My role thus far has been to maintain service availability and thereby, keep the customer. I don’t wait to help. I connect with customers, to understand their business and how they use the products. This allows me to be proactive about driving improvements to their customer experience, to anticipate their needs and be seen as a part of their team and not just a vendor. You must put customers at the center of your business strategy.

Here is the main question of our discussion. Based on your experience and success, what are the five most important things one should know in order to create a very successful tech company? Please share a story or an example for each.

1. Have a clear Vision. A Vision is a statement of what you want to achieve. Every employee should understand it, be aligned behind it, and know how they contribute to it. If you don’t know where you’re going, any road will get you there.
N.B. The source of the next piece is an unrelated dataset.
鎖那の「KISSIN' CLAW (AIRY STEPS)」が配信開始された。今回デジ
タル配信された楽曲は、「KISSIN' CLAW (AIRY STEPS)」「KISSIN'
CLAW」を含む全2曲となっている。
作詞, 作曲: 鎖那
2. Establish your Values. Values are what is important to you. They are crucial to help you prioritize, or guide in times of uncertainty. If everything is a priority, nothing is.

3. Have a Strategy. Develop the plans for implementing your vision and values. Know what resources are needed (people, skills, processes, technology) to execute. Anticipate your threats and obstacles. Evolve your plan to mitigate or neutralize these. Share it with the employees. Pressure test it. This is how you focus the energy of your teams.

4. Understand your measures of success. Identify the data and metrics to determine what success and winning looks like.

5. Focus on culture. Be deliberate about developing a balanced, fun and productive culture. You want a culture that encourages well-being, innovation, and a willingness to be agile, move fast or pivot. You want to be inclusive and diverse.

Wonderful. We are nearly done. Here are the final “meaty” questions of our discussion. You are a person of enormous influence. If you could inspire a movement that would bring the most amount of good to the most amount of people, what would that be? You never know what your idea can trigger. 🙂

1. Equal access to STEM: I would like to commoditize access to STEM and put robot kits and the tools to program them in the hands of black and brown children all over the world.

2. Police reform. I’d like to figure out how to get jurisdictions around the country to undo the bias that causes them to look at Black men as an instant threat, or as if we’re three-fifths of a person. We’re just as human as anyone else. Treat us like it.

We are very blessed that very prominent leaders read this column. Is there a person in the world, or in the US with whom you would love to have a private breakfast or lunch with, and why? He or she might just see this if we tag them 🙂

Nelson Mandela. I don’t cry for celebrities, but I cried when he passed away. I remember being in my hotel room in Singapore when I heard the news. I grew up during apartheid, so his story is especially impactful for me. He gave up his life for the betterment of other people, and that is something truly inspiring to me. He had one life to live and gave it to his country.

I would love to ask him, “Where did you find the strength to give up so much and ask for nothing in return?”

Thank you so much for this. This was very inspirational, and we wish you only continued success!